- _WHAT YOU HAVE TO DO_
Each entry is to be given again exactly; drop the images.

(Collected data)
_____

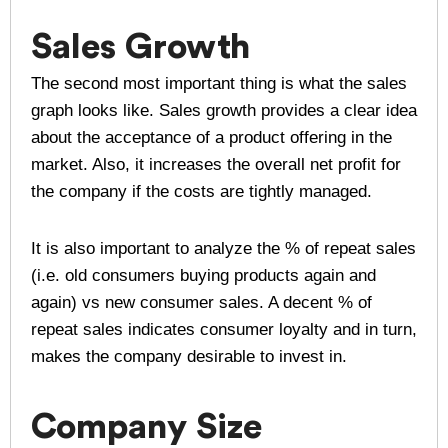
Sales Growth
The second most important thing is what the sales
graph looks like. Sales growth provides a clear idea
about the acceptance of a product offering in the
market. Also, it increases the overall net profit for
the company if the costs are tightly managed.
It is also important to analyze the % of repeat sales
(i.e. old consumers buying products again and
again) vs new consumer sales. A decent % of
repeat sales indicates consumer loyalty and in turn,
makes the company desirable to invest in.
Company Size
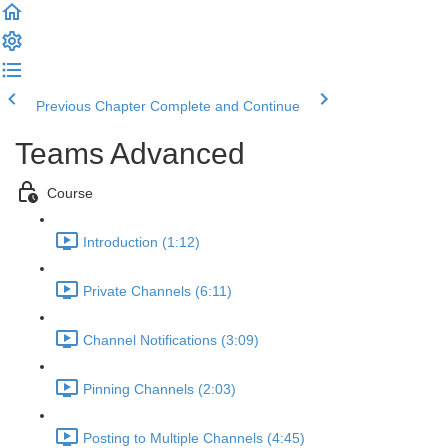
Previous Chapter
Complete and Continue
Teams Advanced
Course
Introduction (1:12)
Private Channels (6:11)
Channel Notifications (3:09)
Pinning Channels (2:03)
Posting to Multiple Channels (4:45)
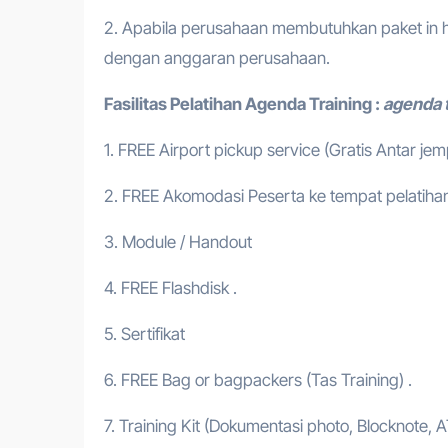
2. Apabila perusahaan membutuhkan paket in h
dengan anggaran perusahaan.
Fasilitas Pelatihan
Agenda Training :
agenda t
1. FREE Airport pickup service (Gratis Antar je
2. FREE Akomodasi Peserta ke tempat pelatihan
3. Module / Handout
4. FREE Flashdisk .
5. Sertifikat
6. FREE Bag or bagpackers (Tas Training) .
7. Training Kit (Dokumentasi photo, Blocknote, A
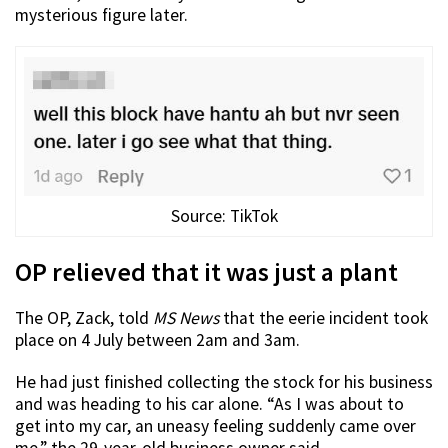
mysterious figure later.
Source: TikTok
OP relieved that it was just a plant
The OP, Zack, told
MS News
that the eerie incident took
place on 4 July between 2am and 3am.
He had just finished collecting the stock for his business
and was heading to his car alone. “As I was about to
get into my car, an uneasy feeling suddenly came over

_____

- _TASK OUTPUT_
Sales Growth
The second most important thing is what the sales
graph looks like. Sales growth provides a clear idea
about the acceptance of a product offering in the
market. Also, it increases the overall net profit for
the company if the costs are tightly managed.
It is also important to analyze the % of repeat sales
(i.e. old consumers buying products again and
again) vs new consumer sales. A decent % of
repeat sales indicates consumer loyalty and in turn,
makes the company desirable to invest in.
Company Size
Previous Chapter
Complete and Continue
Teams Advanced
Course
Introduction (1:12)
Private Channels (6:11)
Channel Notifications (3:09)
Pinning Channels (2:03)
Posting to Multiple Channels (4:45)
2. Apabila perusahaan membutuhkan paket in h
dengan anggaran perusahaan.
Fasilitas Pelatihan
Agenda Training :
agenda t
1. FREE Airport pickup service (Gratis Antar je
2. FREE Akomodasi Peserta ke tempat pelatihan
3. Module / Handout
4. FREE Flashdisk .
5. Sertifikat
6. FREE Bag or bagpackers (Tas Training) .
7. Training Kit (Dokumentasi photo, Blocknote, A
mysterious figure later.
Source: TikTok
OP relieved that it was just a plant
The OP, Zack, told
MS News
that the eerie incident took
place on 4 July between 2am and 3am.
He had just finished collecting the stock for his business
and was heading to his car alone. “As I was about to
get into my car, an uneasy feeling suddenly came over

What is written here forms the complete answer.